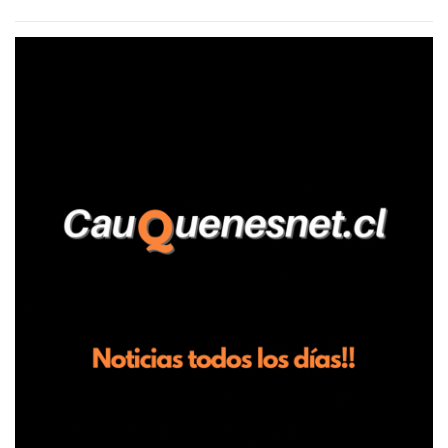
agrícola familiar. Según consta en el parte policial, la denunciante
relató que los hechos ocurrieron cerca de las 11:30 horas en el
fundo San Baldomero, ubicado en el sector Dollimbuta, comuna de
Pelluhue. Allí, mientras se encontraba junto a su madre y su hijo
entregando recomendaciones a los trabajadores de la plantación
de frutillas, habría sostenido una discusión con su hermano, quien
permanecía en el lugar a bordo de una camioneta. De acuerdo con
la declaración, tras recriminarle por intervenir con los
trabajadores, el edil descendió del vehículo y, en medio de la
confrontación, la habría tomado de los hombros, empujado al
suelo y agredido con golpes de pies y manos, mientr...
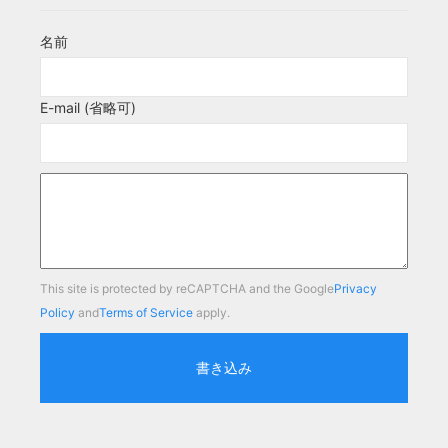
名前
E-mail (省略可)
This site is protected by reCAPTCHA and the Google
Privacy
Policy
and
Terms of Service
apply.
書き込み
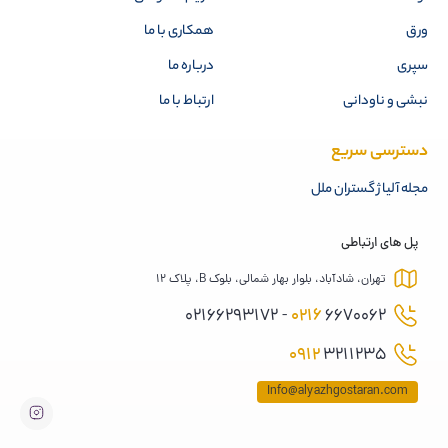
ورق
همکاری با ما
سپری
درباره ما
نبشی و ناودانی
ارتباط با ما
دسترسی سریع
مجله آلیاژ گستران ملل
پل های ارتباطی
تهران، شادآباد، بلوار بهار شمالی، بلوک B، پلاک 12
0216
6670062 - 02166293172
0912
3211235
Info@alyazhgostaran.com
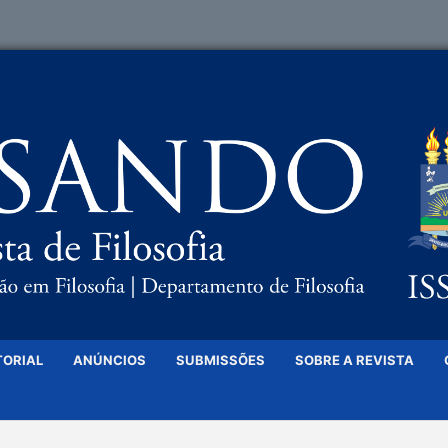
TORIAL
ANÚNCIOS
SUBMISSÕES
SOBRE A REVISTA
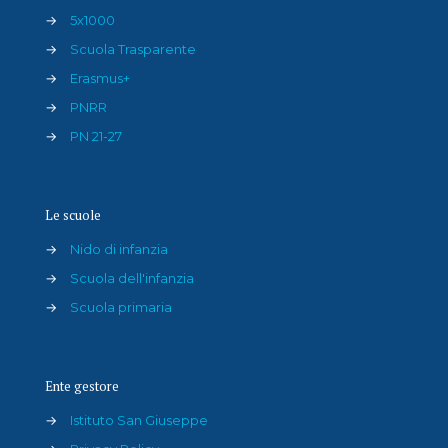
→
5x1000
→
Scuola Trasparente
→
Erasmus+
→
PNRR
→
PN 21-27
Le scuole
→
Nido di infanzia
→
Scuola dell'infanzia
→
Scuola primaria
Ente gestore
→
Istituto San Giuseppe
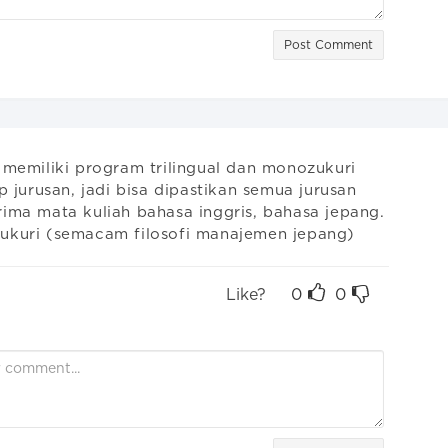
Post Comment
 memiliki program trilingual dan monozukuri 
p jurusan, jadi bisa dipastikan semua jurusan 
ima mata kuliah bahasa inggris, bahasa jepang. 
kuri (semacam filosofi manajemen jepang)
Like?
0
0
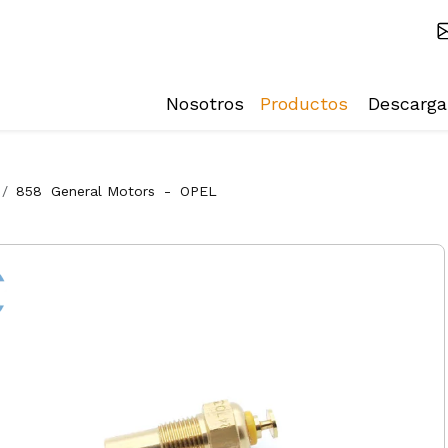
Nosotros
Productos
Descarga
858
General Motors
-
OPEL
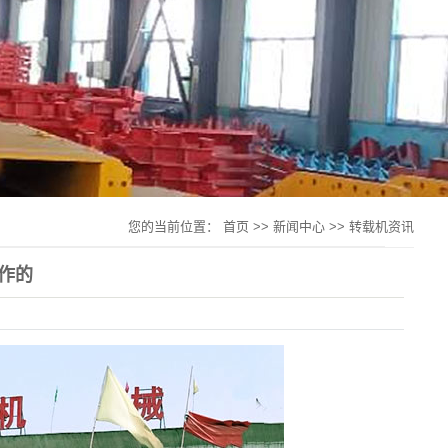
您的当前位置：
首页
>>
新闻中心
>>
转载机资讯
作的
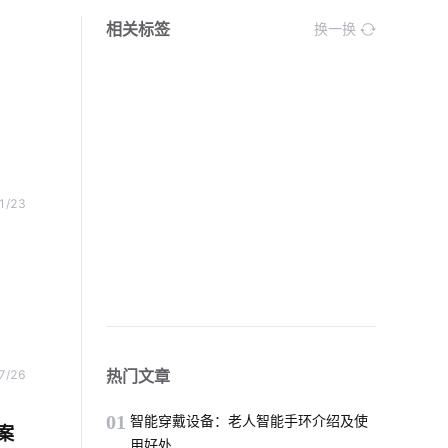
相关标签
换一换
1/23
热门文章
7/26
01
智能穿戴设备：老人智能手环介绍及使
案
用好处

——

— Exercise requirements —
Give every entry again as it is, dropping its pictures.

— Response for this exercise —
agrícola familiar. Según consta en el parte policial, la denunciante
relató que los hechos ocurrieron cerca de las 11:30 horas en el
fundo San Baldomero, ubicado en el sector Dollimbuta, comuna de
Pelluhue. Allí, mientras se encontraba junto a su madre y su hijo
entregando recomendaciones a los trabajadores de la plantación
de frutillas, habría sostenido una discusión con su hermano, quien
permanecía en el lugar a bordo de una camioneta. De acuerdo con
la declaración, tras recriminarle por intervenir con los
trabajadores, el edil descendió del vehículo y, en medio de la
confrontación, la habría tomado de los hombros, empujado al
suelo y agredido con golpes de pies y manos, mientr...
名前
E-mail (省略可)
This site is protected by reCAPTCHA and the Google
Privacy
Policy
and
Terms of Service
apply.
書き込み
ورق
همکاری با ما
سپری
درباره ما
نبشی و ناودانی
ارتباط با ما
دسترسی سریع
مجله آلیاژ گستران ملل
پل های ارتباطی
تهران، شادآباد، بلوار بهار شمالی، بلوک B، پلاک 12
0216
6670062 - 02166293172
0912
3211235
Info@alyazhgostaran.com
TORIAL
ANÚNCIOS
SUBMISSÕES
SOBRE A REVISTA
→
5x1000
→
Scuola Trasparente
→
Erasmus+
→
PNRR
→
PN 21-27
Le scuole
→
Nido di infanzia
→
Scuola dell'infanzia
→
Scuola primaria
Ente gestore
→
Istituto San Giuseppe
Post Comment
 memiliki program trilingual dan monozukuri 
p jurusan, jadi bisa dipastikan semua jurusan 
ima mata kuliah bahasa inggris, bahasa jepang. 
kuri (semacam filosofi manajemen jepang)
Like?
0
0
Nosotros
Productos
Descarga
858
General Motors
-
OPEL
您的当前位置：
首页
>>
新闻中心
>>
转载机资讯
作的
相关标签
换一换
1/23
热门文章
7/26
01
智能穿戴设备：老人智能手环介绍及使
案
用好处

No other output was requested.